Case No. 1:15-cv-00493-LEW.

478 F.Supp.3d 59 (2020)

Timothy NOLL, individually and, on behalf of similarly situated individuals, Plaintiff, v. FLOWERS FOODS INC., Lepage Bakeries Park Street, LLC., and CK Sales Co., LLC, Defendants.

United States District Court, D. Maine.

Signed August 3, 2020.

Attorney(s) appearing for the Case

Scott A. Moriarity , Christopher D. Jozwiak , Pro Hac Vice, Shawn J. Wanta , Pro Hac Vice, Baillon Thome Jozwiak & Wanta LLP, Brian D. Clark , Pro Hac Vice, Rachel A. Kitze Collins , Pro Hac Vice, Susan E. Ellingstad , Pro Hac Vice, Lockridge Grindal Nauen PLLP, David M. Cialkowski , Pro Hac Vice, J. Gordon Rudd, Jr. , Pro Hac Vice, Zimmerman Reed LLP, Minneapolis, MN, Amy P. Dieterich , Skelton, Taintor & Abbott, Auburn, ME, Charles E. Schaffer , Pro Hac Vice, Levin Fishbein Sedran & Berman, Philadelphia, PA, for Plaintiff.
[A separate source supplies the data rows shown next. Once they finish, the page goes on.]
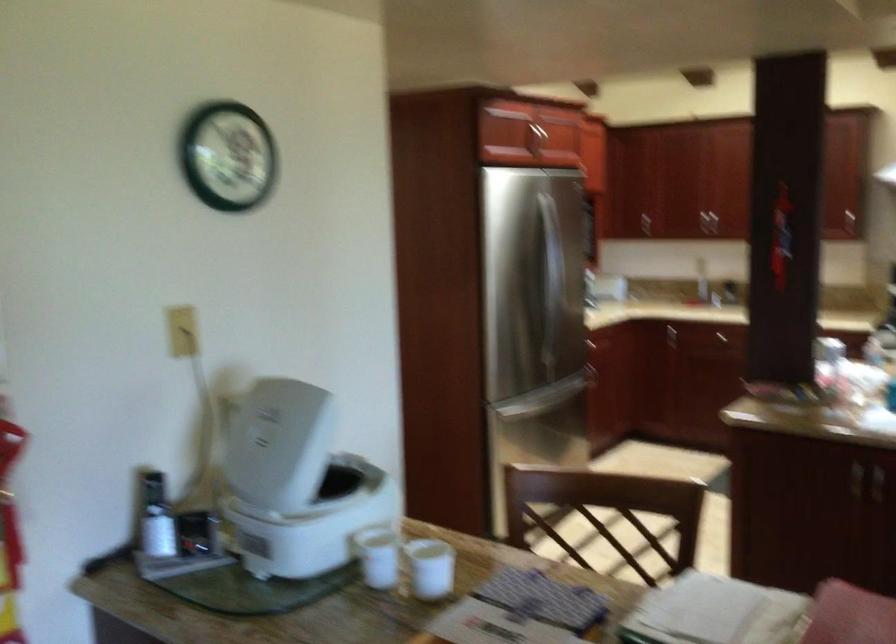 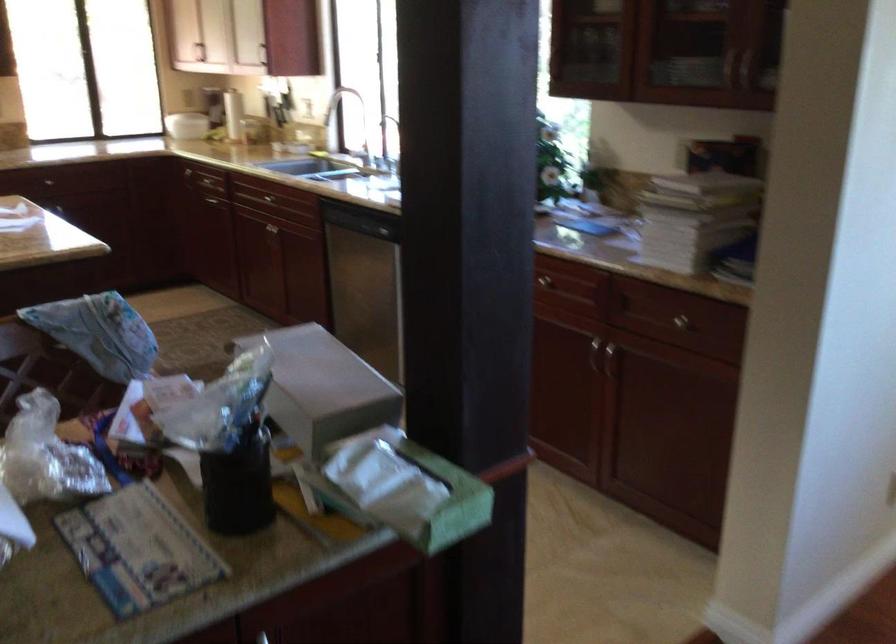 Question: How did the camera likely rotate?

Choices:
 (A) Left
 (B) Right
 (C) Up
 (D) Down

Answer: (B) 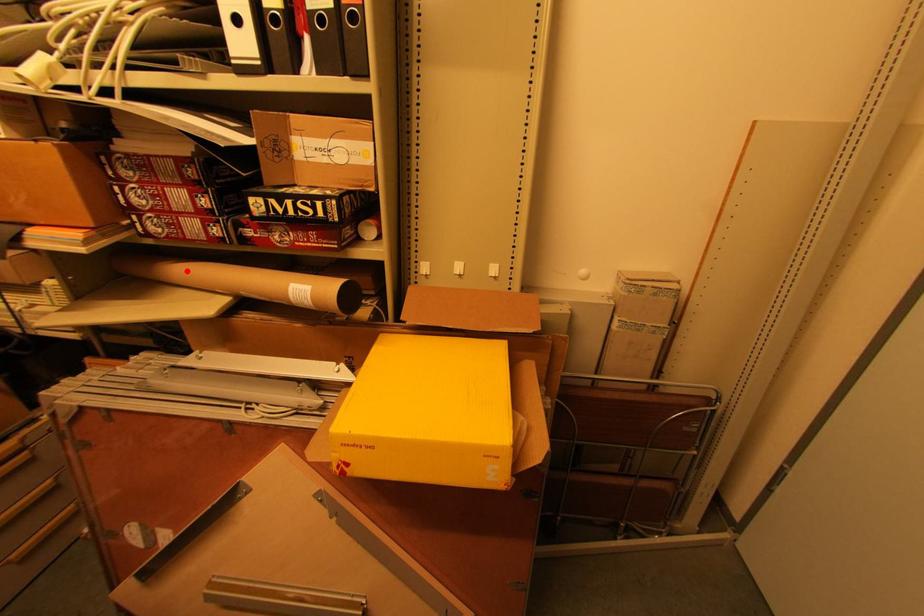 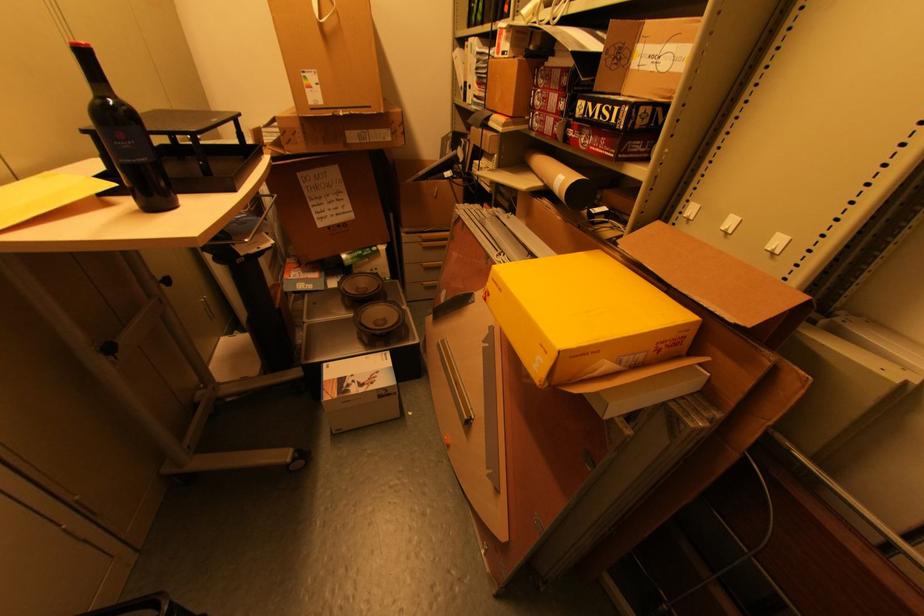 The point at the highlighted location is marked in the first image. Where is the corresponding point in the second image?

(542, 161) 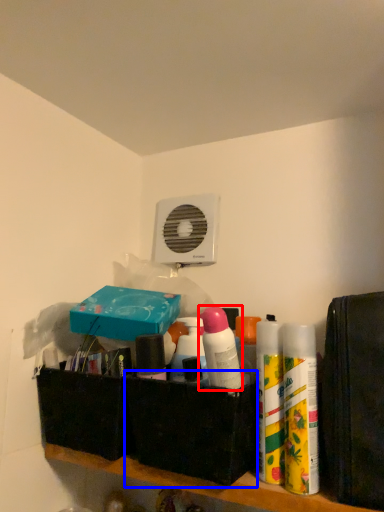 Question: Among these objects, which one is nearest to the camera, cleaning product (highlighted by a red box) or box (highlighted by a blue box)?

Choices:
 (A) cleaning product
 (B) box

Answer: (A) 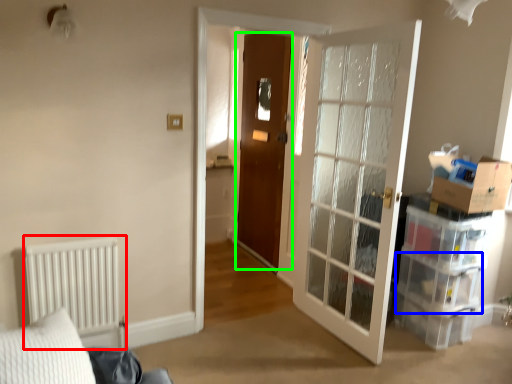 Question: Considering the real-world distances, which object is farthest from radiator (highlighted by a red box)? drawer (highlighted by a blue box) or door (highlighted by a green box)?

Choices:
 (A) drawer
 (B) door

Answer: (A) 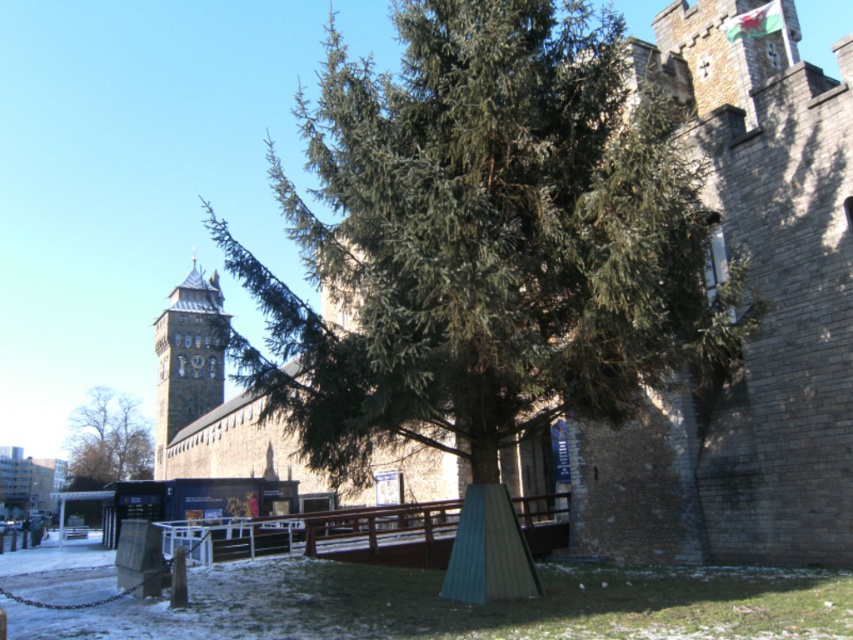 Between stone clock tower at center-left and brown leafy tree at left, which one appears on the left side from the viewer's perspective?

Positioned to the left is brown leafy tree at left.

Can you confirm if stone clock tower at center-left is smaller than brown leafy tree at left?

Incorrect, stone clock tower at center-left is not smaller in size than brown leafy tree at left.

Between point (160, 321) and point (125, 429), which one is positioned in front?

Point (160, 321) is more forward.

I want to click on stone clock tower at center-left, so click(x=189, y=356). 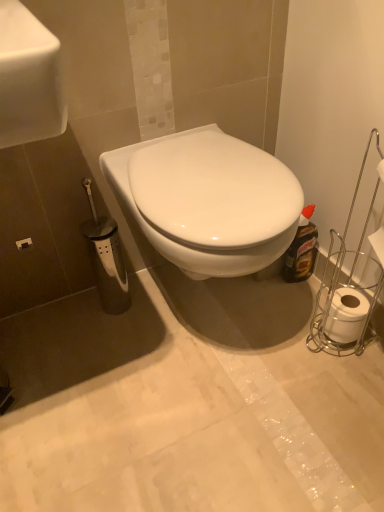 Question: Should I look upward or downward to see white matte toilet paper at right?

Choices:
 (A) up
 (B) down

Answer: (B) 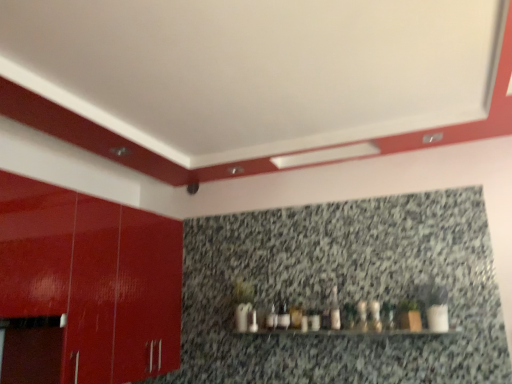 Question: Is point (370, 372) positioned closer to the camera than point (332, 299)?

Choices:
 (A) farther
 (B) closer

Answer: (B)

Question: In the image, is granite at upper center on the left side or the right side of white glossy bottle at center, arranged as the first bottle when viewed from the left?

Choices:
 (A) left
 (B) right

Answer: (A)

Question: Which of these objects is positioned closest to the granite at upper center?

Choices:
 (A) white glossy bottle at center, arranged as the first bottle when viewed from the left
 (B) matte white bottle at center, the second bottle from the left
 (C) white glossy bottle at center, the third bottle when ordered from left to right
 (D) glossy red cabinet at left

Answer: (A)

Question: Which object is positioned farthest from the white glossy bottle at center, the third bottle when ordered from left to right?

Choices:
 (A) white glossy bottle at center, arranged as the first bottle when viewed from the left
 (B) matte white bottle at center, the second bottle from the left
 (C) granite at upper center
 (D) glossy red cabinet at left

Answer: (D) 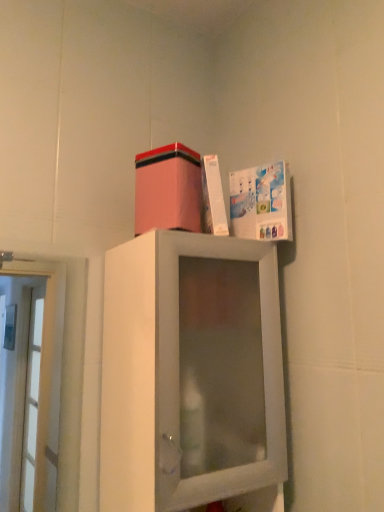 Question: From a real-world perspective, is white matte cabinet at upper center physically below pink matte cardboard box at upper center?

Choices:
 (A) no
 (B) yes

Answer: (B)

Question: Is there a large distance between white matte cabinet at upper center and pink matte cardboard box at upper center?

Choices:
 (A) yes
 (B) no

Answer: (B)

Question: Is white matte cabinet at upper center positioned in front of pink matte cardboard box at upper center?

Choices:
 (A) yes
 (B) no

Answer: (A)

Question: Can you confirm if white matte cabinet at upper center is taller than pink matte cardboard box at upper center?

Choices:
 (A) yes
 (B) no

Answer: (A)

Question: Considering the relative sizes of white matte cabinet at upper center and pink matte cardboard box at upper center in the image provided, is white matte cabinet at upper center smaller than pink matte cardboard box at upper center?

Choices:
 (A) yes
 (B) no

Answer: (B)

Question: Relative to white matte cabinet at upper center, is white glossy book at upper right in front or behind?

Choices:
 (A) behind
 (B) front

Answer: (A)

Question: In terms of size, does white glossy book at upper right appear bigger or smaller than white matte cabinet at upper center?

Choices:
 (A) small
 (B) big

Answer: (A)

Question: From their relative heights in the image, would you say white glossy book at upper right is taller or shorter than white matte cabinet at upper center?

Choices:
 (A) short
 (B) tall

Answer: (A)

Question: Based on their positions, is white glossy book at upper right located to the left or right of white matte cabinet at upper center?

Choices:
 (A) right
 (B) left

Answer: (A)

Question: Based on their sizes in the image, would you say pink matte cardboard box at upper center is bigger or smaller than white matte cabinet at upper center?

Choices:
 (A) big
 (B) small

Answer: (B)

Question: Is point (190, 159) closer or farther from the camera than point (241, 326)?

Choices:
 (A) closer
 (B) farther

Answer: (B)

Question: From a real-world perspective, is pink matte cardboard box at upper center physically located above or below white matte cabinet at upper center?

Choices:
 (A) below
 (B) above

Answer: (B)

Question: Relative to white matte cabinet at upper center, is pink matte cardboard box at upper center in front or behind?

Choices:
 (A) behind
 (B) front

Answer: (A)

Question: From the image's perspective, is white glossy book at upper right located above or below pink matte cardboard box at upper center?

Choices:
 (A) above
 (B) below

Answer: (B)

Question: Would you say white glossy book at upper right is to the left or to the right of pink matte cardboard box at upper center in the picture?

Choices:
 (A) right
 (B) left

Answer: (A)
A. Craig Cleland , C. Garner Sanford, Jr. , Kevin P. Hishta , Pro Hac Vice, Ogletree, Deakins, Nash, Smoak & Stewart, P.C., Atlanta, GA, Margaret S. Hanrahan , Pro Hac Vice, Ogletree, Deakins, Nash, Smoak & Stewart, P.C., Charlotte, NC, Frederick B. Finberg , Peter Bennett , The Bennett Law Firm, Portland, ME, for Defendants.


The matter is before the Court on Defendants' Motion for Decertification of the FLSA Collective Action (ECF No. 268). For reasons set out in this Order, Defendants' Motion is granted.


This civil action presents "collective" claims for recovery of unpaid overtime wages pursuant to the federal Fair Labor Standards Act (FLSA). Plaintiff Timothy Noll contends Defendants Flowers Foods, Lepage Bakeries, and CK Sales misclassified the members of the collective as independent contractors and thereby deprived those individuals of overtime wages throughout the claim period.

On March 20, 2019, I certified the following FLSA collective:

All persons who, at any time from December 2, 2012, continuing through entry of judgment in this case, worked as distributors for Flowers Foods, Inc., Lepage Bakeries, Inc., and/or CK Sales Co., LLC, and personally serviced one or more territories in the state of Maine and were classified as independent contractors under their distribution agreements.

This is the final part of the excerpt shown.